Die Reichelsheimer Kirche wurde zwischen 1400 und 1500 auf der Kuppe und im Zentrum der alten "Ackerbürger-Gemeinde" Reichelsheim errichtet und gehört stilgeschichtlich der Spätgotik an. Heute stellt sich die Kirche als dreischiffige Basilika mit drei Jochen, Westturm, Chor und Sakristeianbau dar. Das dreijochige Langhaus ist trotz fehlens einer eigenständigen Belichtung des Hauptschiffes als Basilika ausgebildet. Am Eingangsportal des nördlichen Seitenschiffes befindet sich ein spätgotisches Weihwasserbecken. Als älteste Datierung in einem Eckquader in der Nordwand der Sakristei ist in römischen Ziffern 1485 eingemeißelt.
Der Kirchturm wurde als Wehrturm ausgeführt und vermutlich um 1500 geringfügig aus der Achse des Kirchenschiffes versetzt vor das Mittelschiff gesetzt. Mit dem viereckigen Turm, dem eine achteckige Spitzhaube aufgesetzt wurde und in ca. 22 Metern Höhe begehbar ist, prägt die Kirche das Ortsbild von Reichelsheim.
Die Seitenschiffe werden jeweils von zwei Querdächern mit Giebelabschluss überdeckt. Der Dachstuhl der Kirche birgt insgesamt drei Fruchtspeicher, die in Notzeiten auch als Schutzräume gedient haben könnten. Interessant sind auch die Überreste der einst wehrhaft angelegten Kirchhofsummeuerung. Auf dieser Mauer saß früher ein Gitterzaun auf, der allerdings im 2. Weltkrieg abgesägt und zur Waffenherstellung eingeschmolzen wurde.

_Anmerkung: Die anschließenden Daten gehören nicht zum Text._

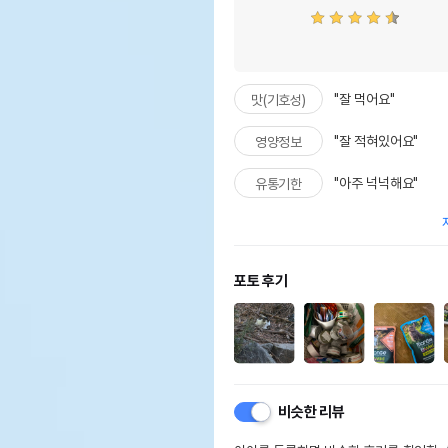
"잘 먹어요"
맛(기호성)
"잘 적혀있어요"
영양정보
"아주 넉넉해요"
유통기한
포토 후기
비슷한 리뷰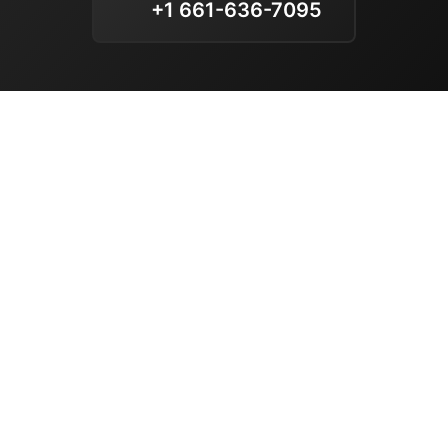
+1 661-636-7095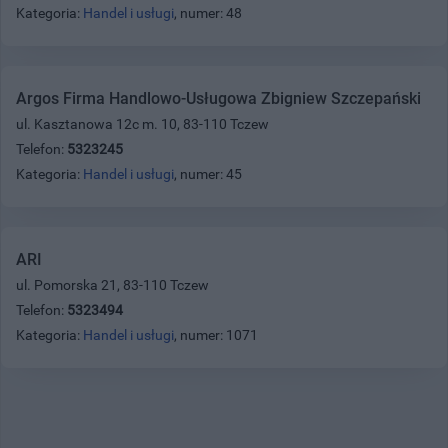
Kategoria:
Handel i usługi
, numer: 48
Argos Firma Handlowo-Usługowa Zbigniew Szczepański
ul. Kasztanowa 12c m. 10, 83-110 Tczew
Telefon:
5323245
Kategoria:
Handel i usługi
, numer: 45
ARI
ul. Pomorska 21, 83-110 Tczew
Telefon:
5323494
Kategoria:
Handel i usługi
, numer: 1071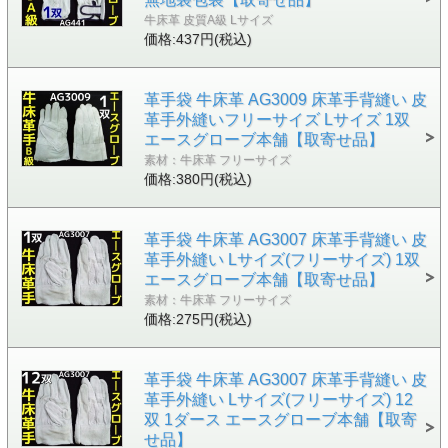
牛床革 皮質A級 Lサイズ
価格:437円(税込)
革手袋 牛床革 AG3009 床革手背縫い 皮
革手外縫いフリーサイズ Lサイズ 1双
エースグローブ本舗【取寄せ品】
素材：牛床革 フリーサイズ
価格:380円(税込)
革手袋 牛床革 AG3007 床革手背縫い 皮
革手外縫い Lサイズ(フリーサイズ) 1双
エースグローブ本舗【取寄せ品】
素材：牛床革 フリーサイズ
価格:275円(税込)
革手袋 牛床革 AG3007 床革手背縫い 皮
革手外縫い Lサイズ(フリーサイズ) 12
双 1ダース エースグローブ本舗【取寄
せ品】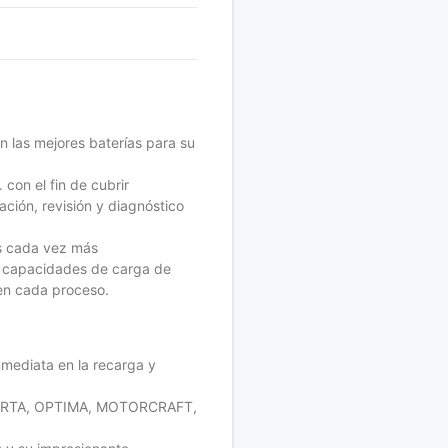
n las mejores baterías para su
 con el fin de cubrir
ción, revisión y diagnóstico
os cada vez más
as capacidades de carga de
 en cada proceso.
mediata en la recarga y
 VARTA, OPTIMA, MOTORCRAFT,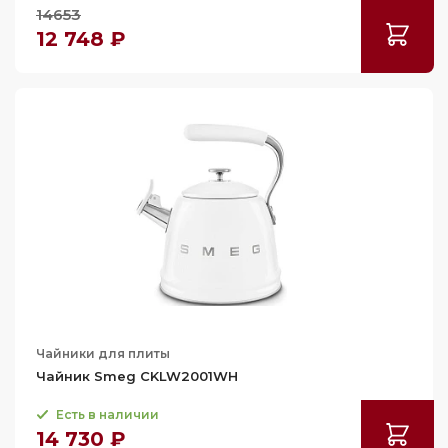
14653
12 748 ₽
Чайники для плиты
Чайник Smeg CKLW2001WH
Есть в наличии
14 730 ₽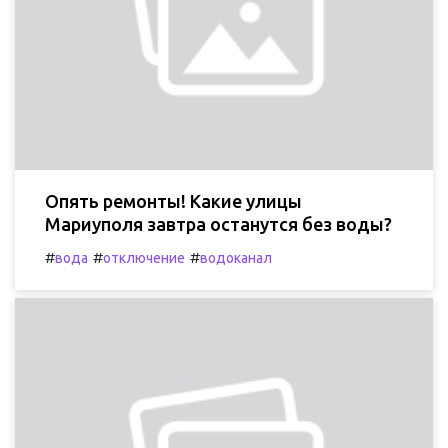
Опять ремонты! Какие улицы
Мариуполя завтра останутся без воды?
#
#
#
вода
отключение
водоканал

Die Kirche wurde als echtes Mehrzweckgebäude gebaut:
als Gotteshaus für die Gemeindemitglieder zum täglichen Gebet
mit einem Wehrturm, sowie einem Wehrgang zum Schutze in unruhigen Zeiten
als "Zehnthaus", in dessen Fruchtspeicher die jährlichen Abgaben der Reichelsheimer an die Nassauische Herrschaft ("der Zehnte") gelagert wurden.
Das Bänkchen vor der Kirche (Bild) wurde von der "Jungen Frauengruppe" aus dem Erlös eines Christkindlmarktes gespendet. Es soll Treffpunkt vor der Kirche sein und zum gemeinsamen Gespräch vor allem nach Gottesdiensten einladen.
Bilder
Blick von Dorn-Assenheim nach Reichelsheim: Mächtig hebt sich die Kirche aus dem restlichen Ortsbild heraus.

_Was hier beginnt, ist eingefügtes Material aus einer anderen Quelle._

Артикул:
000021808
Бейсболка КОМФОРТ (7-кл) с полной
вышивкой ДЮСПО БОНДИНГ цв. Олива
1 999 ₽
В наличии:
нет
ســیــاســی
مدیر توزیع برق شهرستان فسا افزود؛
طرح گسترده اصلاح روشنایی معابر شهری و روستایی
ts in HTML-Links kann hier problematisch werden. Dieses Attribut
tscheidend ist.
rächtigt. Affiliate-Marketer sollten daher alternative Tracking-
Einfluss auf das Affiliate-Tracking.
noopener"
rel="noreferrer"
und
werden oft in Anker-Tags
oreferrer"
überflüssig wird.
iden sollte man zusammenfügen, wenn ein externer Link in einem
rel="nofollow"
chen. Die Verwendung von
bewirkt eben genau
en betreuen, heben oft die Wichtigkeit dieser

Blick aus dem Heißluftballon auf die ev. Kirche und den umliegenden Kirchhof (Bild aus dem Jahr 2004). Die Bäume, die sich samt Kirche idyllisch in das Ortsbild einfügten, wurden 2006/2007 gefällt.

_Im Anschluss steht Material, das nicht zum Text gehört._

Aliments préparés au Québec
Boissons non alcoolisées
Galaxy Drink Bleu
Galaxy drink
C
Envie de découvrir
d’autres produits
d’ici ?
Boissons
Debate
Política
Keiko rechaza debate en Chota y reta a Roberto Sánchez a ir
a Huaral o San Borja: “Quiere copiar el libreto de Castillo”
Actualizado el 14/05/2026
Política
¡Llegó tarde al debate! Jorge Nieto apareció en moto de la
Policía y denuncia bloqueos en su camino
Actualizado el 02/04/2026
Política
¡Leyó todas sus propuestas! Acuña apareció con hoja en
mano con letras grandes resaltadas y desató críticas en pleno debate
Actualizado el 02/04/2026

In den Jahren 2006/2007 wurden alle Bäume rund um die Kirche gefällt. Viele Reichelsheimer waren vor allem verärgert über den Beschluß des Kirchenvorstandes die drei Linden vor der Kirche zu fällen. Die Linden bildeten über Jahrzehnte mit Kirche und Rathaus markant den Reichelsheimer Ortskern und gaben Rathaus und Kirche eine gewisse Idylle.
Mit einer Unterschriftenaktion forderte die Bürgerinitiative "B.A.L." (Bürgeraktion Linden) ein Mitspracherecht bei der Neugestaltung des Kirchhofes und die Anpflanzung von Bäumen in entsprechender Größe/Volumen um das Gesamtbild wenigstens annähernd wieder herzustellen.
Im Herbst des Jahres 2007 beschloß der Kirchenvorstand die Neugestaltung des Kirchenvorplatzes nach einem Vorschlag des Gartenbauarchitekten Bellach, der einen Solitärbaum und eine kleiner Baumgruppe vorsieht.